A mother and daughter have arrived at Utah’s Hogle Zoo, and they’re going to be staying a while.
Mary, 34, and Pele, 20, are joining the zoo’s western lowland gorilla “troop,” the zoo announced Friday.
The duo were born at a zoo in Brownsville, Texas, but have spent the past 12 years at Busch Gardens in Tampa, Florida. Their move to Salt Lake City was orchestrated to “maintain a self-sustaining, genetically diverse gorilla population for future generations,” according to a news release from Hogle Zoo.
Western lowland gorillas are considered critically endangered.
Mary and Pele are being quarantined from the other gorillas, although zoo visitors may be able to see them at Hogle’s great apes exhibit.
According to Busch Gardens staffers, Mary has a “pretty solid and confident disposition”; she has given birth to four babies; and she is “all about family — loving, supportive, and steady.” Pele is “an excellent problem solver who loves learning and playing with the younger gorillas.” They enjoy working with trainers and are known for their “happy food songs” — rumbling vocalizations they make when served their favorite meals.
The two new gorillas will join Husani, a 31-year-old male; Jabalie, an 18-year-old female; and Georgia, a female who’s almost 2. According to Hogle, gorillas live in small troops that are led by one mature male and several females — adults, juveniles and infants.

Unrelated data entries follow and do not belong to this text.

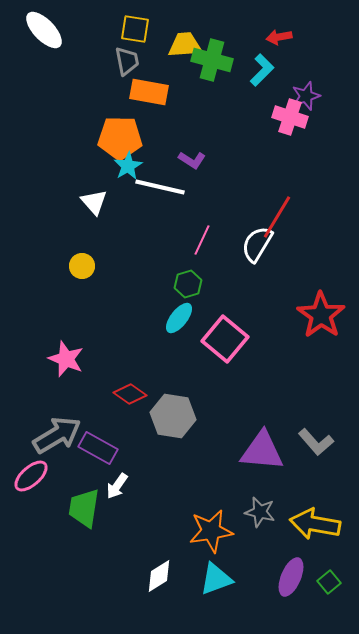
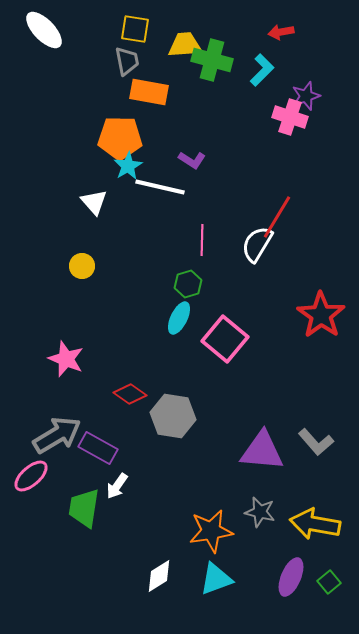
red arrow: moved 2 px right, 5 px up
pink line: rotated 24 degrees counterclockwise
cyan ellipse: rotated 12 degrees counterclockwise
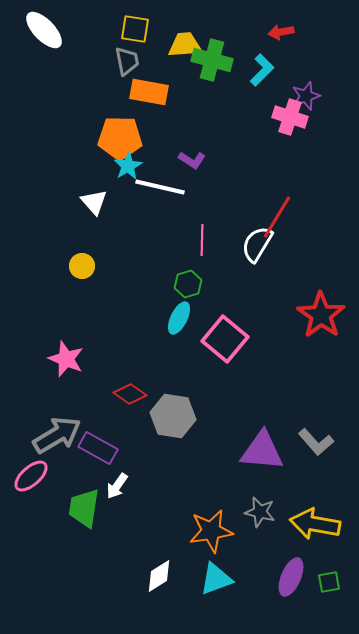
green square: rotated 30 degrees clockwise
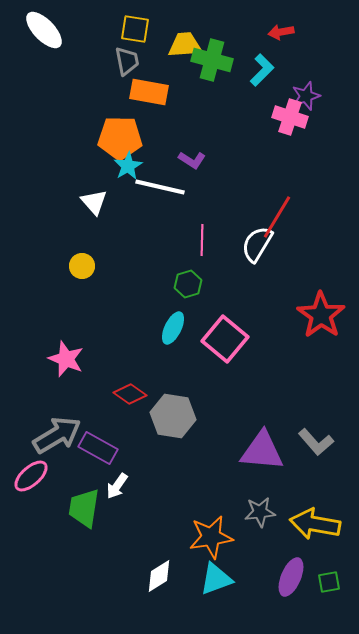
cyan ellipse: moved 6 px left, 10 px down
gray star: rotated 20 degrees counterclockwise
orange star: moved 6 px down
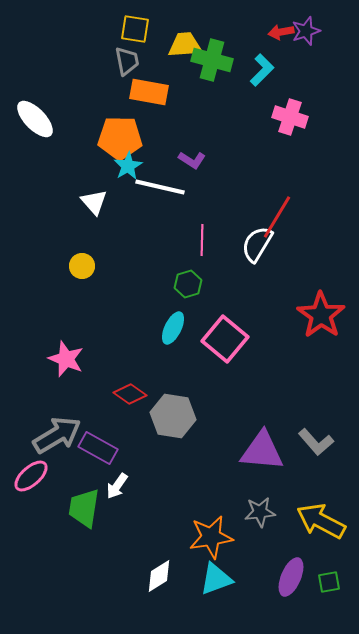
white ellipse: moved 9 px left, 89 px down
purple star: moved 65 px up
yellow arrow: moved 6 px right, 3 px up; rotated 18 degrees clockwise
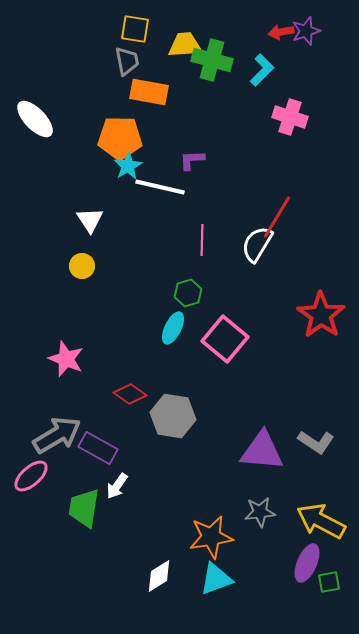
purple L-shape: rotated 144 degrees clockwise
white triangle: moved 4 px left, 18 px down; rotated 8 degrees clockwise
green hexagon: moved 9 px down
gray L-shape: rotated 15 degrees counterclockwise
purple ellipse: moved 16 px right, 14 px up
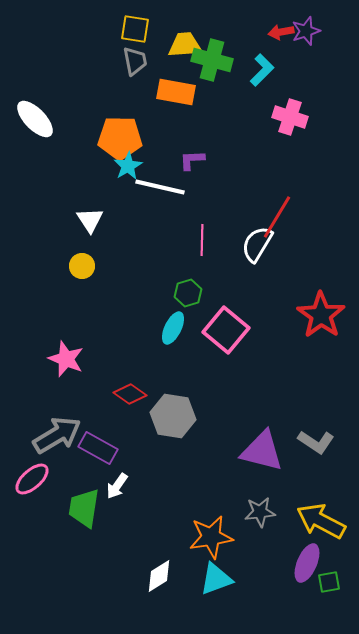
gray trapezoid: moved 8 px right
orange rectangle: moved 27 px right
pink square: moved 1 px right, 9 px up
purple triangle: rotated 9 degrees clockwise
pink ellipse: moved 1 px right, 3 px down
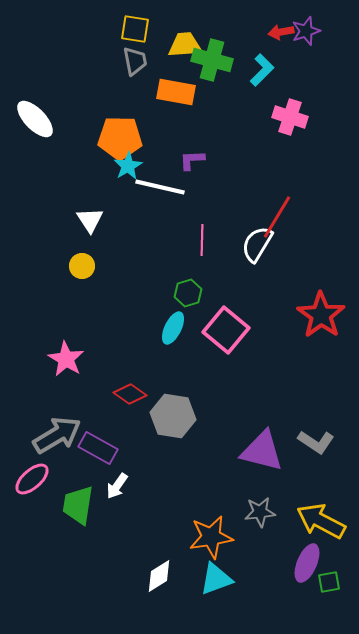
pink star: rotated 9 degrees clockwise
green trapezoid: moved 6 px left, 3 px up
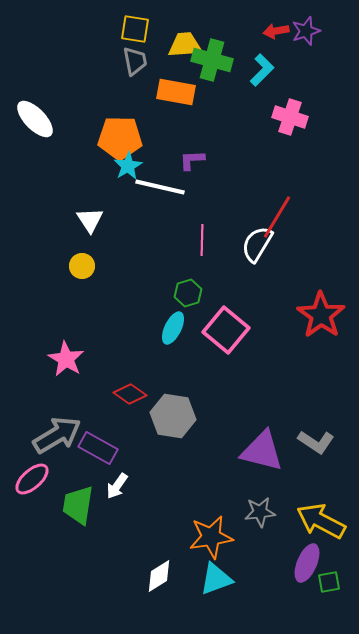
red arrow: moved 5 px left, 1 px up
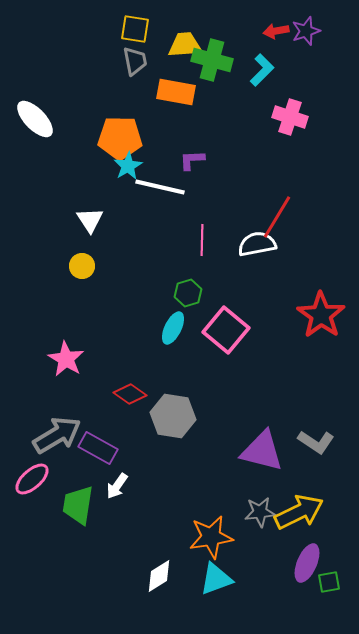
white semicircle: rotated 48 degrees clockwise
yellow arrow: moved 22 px left, 9 px up; rotated 126 degrees clockwise
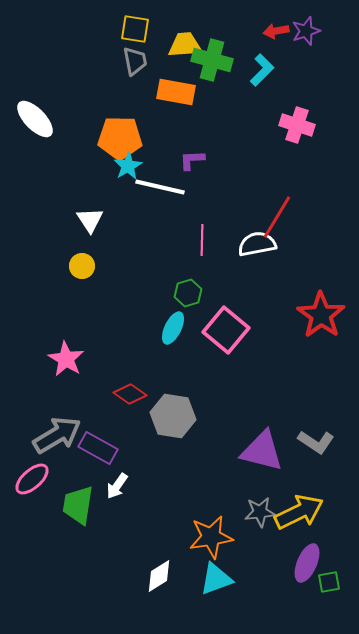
pink cross: moved 7 px right, 8 px down
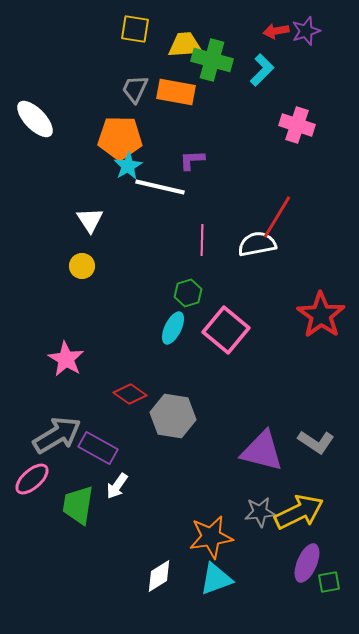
gray trapezoid: moved 28 px down; rotated 144 degrees counterclockwise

“We are delighted to have two new additions, making our troop five members strong,” said Clair Hallyburton, Hogle Zoo’s associate director of animal care. “Since the loss of Jo Ray K, we are hopeful Mary and Pele will be well embraced by our current troop members.”
Joy Ray K, the matriarch of the Hogle Zoo troop, died in February at the age of 44. The average lifespan for a gorilla in the wild is 35.
Western lowland gorillas are found in southeast Nigeria, Cameroon, Republic of Congo and Gabon, but are threatened by illegal poaching, habitat loss and mining operations.